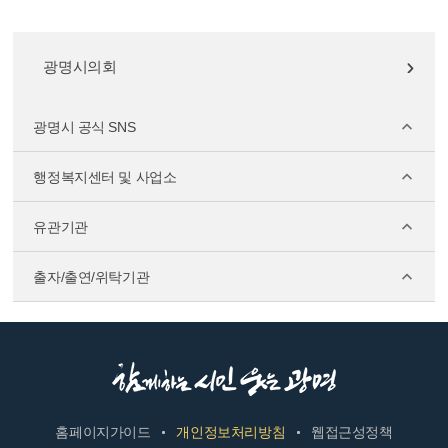
광명시의회
광명시 공식 SNS
행정복지센터 및 사업소
유관기관
출자/출연/위탁기관
홈페이지가이드
개인정보처리방침
웹접근성정책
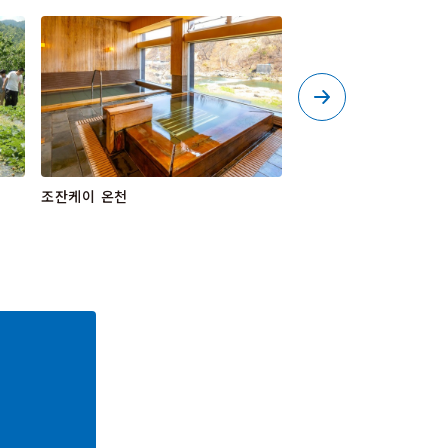
조잔케이 온천
조잔겐센 공원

☆ ☆ ☆ ☆ ☆ ☆ ☆

Word for word, copy all the entries above, but with no pictures.

광명시의회
광명시 공식 SNS
행정복지센터 및 사업소
유관기관
출자/출연/위탁기관
홈페이지가이드
개인정보처리방침
웹접근성정책
조잔케이 온천
조잔겐센 공원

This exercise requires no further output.